Go to the line containing "output each element" below; retype it and all following lines exactly, and leave out the pictures.

Recorded information section start

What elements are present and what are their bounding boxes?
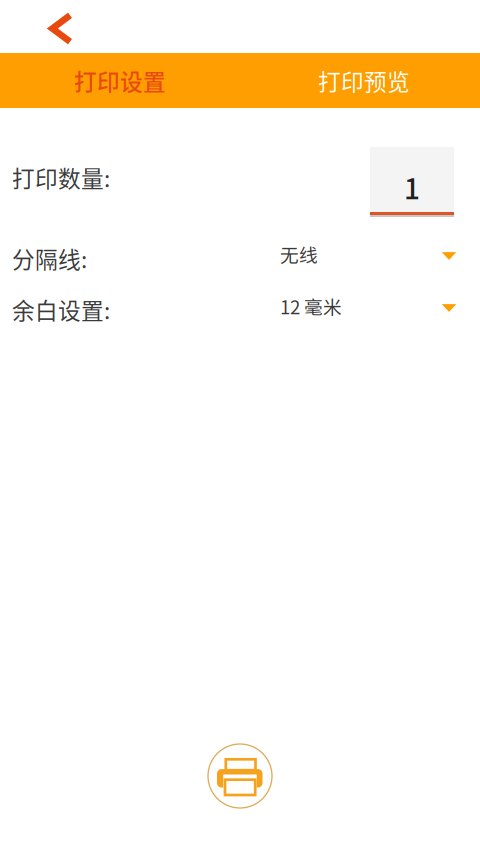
staticText: 12 毫米 [280, 292, 342, 320]
staticText: 1 [404, 167, 420, 207]
button[interactable]: 余白设置 12 毫米 [280, 293, 465, 319]
staticText: 分隔线: [12, 242, 87, 275]
staticText: 无线 [280, 240, 318, 268]
staticText: 打印预览 [318, 64, 410, 97]
button[interactable]: 打印设置 [0, 53, 240, 108]
staticText: 打印数量: [12, 161, 110, 194]
button[interactable]: Print [202, 738, 278, 814]
staticText: 余白设置: [12, 293, 110, 326]
button[interactable]: 打印预览 [240, 53, 480, 108]
button[interactable]: 分隔线 无线 [280, 241, 465, 267]
button[interactable]: Print quantity [370, 147, 454, 217]
button[interactable]: Back [31, 2, 91, 55]
staticText: 打印设置 [74, 64, 166, 97]
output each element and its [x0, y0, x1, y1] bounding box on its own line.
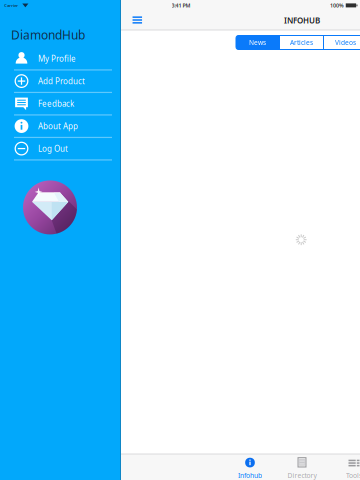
button[interactable]: Articles: [280, 36, 323, 50]
button[interactable]: Tools: [328, 456, 360, 480]
staticText: Feedback: [38, 98, 74, 109]
staticText: 100%: [330, 2, 344, 9]
button[interactable]: My Profile: [14, 48, 123, 70]
button[interactable]: Feedback: [14, 93, 123, 115]
staticText: Carrier: [4, 3, 18, 8]
button[interactable]: Add Product: [14, 70, 123, 93]
button[interactable]: About App: [14, 115, 123, 138]
staticText: Tools: [346, 471, 360, 480]
button[interactable]: News: [236, 36, 279, 50]
staticText: Directory: [288, 471, 316, 480]
staticText: 3:41 PM: [172, 2, 190, 9]
staticText: About App: [38, 121, 78, 131]
staticText: DiamondHub: [11, 27, 85, 43]
button[interactable]: Menu: [124, 10, 150, 30]
staticText: INFOHUB: [284, 15, 320, 26]
staticText: Infohub: [238, 471, 262, 480]
staticText: Log Out: [38, 143, 68, 154]
staticText: Videos: [335, 38, 356, 47]
staticText: Articles: [290, 38, 313, 47]
button[interactable]: Log Out: [14, 138, 123, 160]
button[interactable]: Videos: [324, 36, 360, 50]
staticText: Add Product: [38, 76, 85, 86]
button[interactable]: Directory: [276, 456, 328, 480]
button[interactable]: Infohub: [224, 456, 276, 480]
staticText: My Profile: [38, 53, 76, 64]
staticText: News: [249, 38, 266, 47]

Recorded information section end

_Solution_:
output each element and its [x0, y0, x1, y1] bounding box on its own line.
button[interactable]: Articles: [280, 36, 323, 50]
button[interactable]: Tools: [328, 456, 360, 480]
staticText: Feedback: [38, 98, 74, 109]
staticText: 100%: [330, 2, 344, 9]
button[interactable]: My Profile: [14, 48, 123, 70]
button[interactable]: Feedback: [14, 93, 123, 115]
staticText: Carrier: [4, 3, 18, 8]
button[interactable]: Add Product: [14, 70, 123, 93]
button[interactable]: About App: [14, 115, 123, 138]
staticText: Tools: [346, 471, 360, 480]
button[interactable]: News: [236, 36, 279, 50]
staticText: Directory: [288, 471, 316, 480]
staticText: 3:41 PM: [172, 2, 190, 9]
staticText: About App: [38, 121, 78, 131]
staticText: DiamondHub: [11, 27, 85, 43]
button[interactable]: Menu: [124, 10, 150, 30]
staticText: INFOHUB: [284, 15, 320, 26]
staticText: Infohub: [238, 471, 262, 480]
staticText: Log Out: [38, 143, 68, 154]
staticText: Videos: [335, 38, 356, 47]
staticText: Articles: [290, 38, 313, 47]
button[interactable]: Log Out: [14, 138, 123, 160]
button[interactable]: Videos: [324, 36, 360, 50]
staticText: Add Product: [38, 76, 85, 86]
button[interactable]: Directory: [276, 456, 328, 480]
button[interactable]: Infohub: [224, 456, 276, 480]
staticText: My Profile: [38, 53, 76, 64]
staticText: News: [249, 38, 266, 47]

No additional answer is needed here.